-- Page-level text extractions --
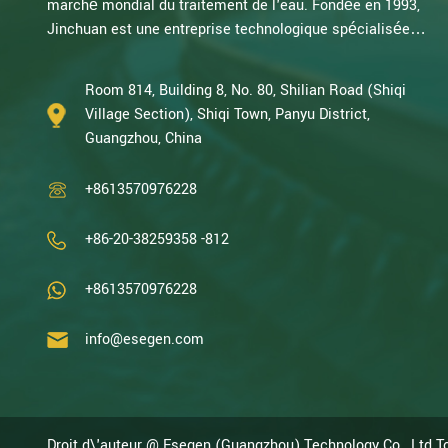
marché mondial du traitement de l'eau. Fondée en 1993,
salée
Jinchuan est une entreprise technologique spécialisée
dans la recherche électrochimique. Forts de plusieurs
décennies d'expertise en oxydation catalytique,
Room 814, Building 8, No. 80, Shilian Road (Shiqi
électrolyse, désinfection, ainsi qu'en R&D, conception et
Village Section), Shiqi Town, Panyu District,
fabrication d'équipements électrochimiques et de
Guangzhou, China
traitement de l'eau, nous sommes l'une des entreprises
chinoises les p...
+8613570976228
+86-20-38259358 -812
+8613570976228
info@esegen.com
Droit d\'auteur @ Esegen (Guangzhou) Technology Co., Ltd T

-- ASSIGNED TASK --
Only the lines from where the data begins to the line with "info@esegen.com", both of them included, should be reproduced word for word; no pictures.

-- WRITTEN REPLY --
marché mondial du traitement de l'eau. Fondée en 1993,
salée
Jinchuan est une entreprise technologique spécialisée
dans la recherche électrochimique. Forts de plusieurs
décennies d'expertise en oxydation catalytique,
Room 814, Building 8, No. 80, Shilian Road (Shiqi
électrolyse, désinfection, ainsi qu'en R&D, conception et
Village Section), Shiqi Town, Panyu District,
fabrication d'équipements électrochimiques et de
Guangzhou, China
traitement de l'eau, nous sommes l'une des entreprises
chinoises les p...
+8613570976228
+86-20-38259358 -812
+8613570976228
info@esegen.com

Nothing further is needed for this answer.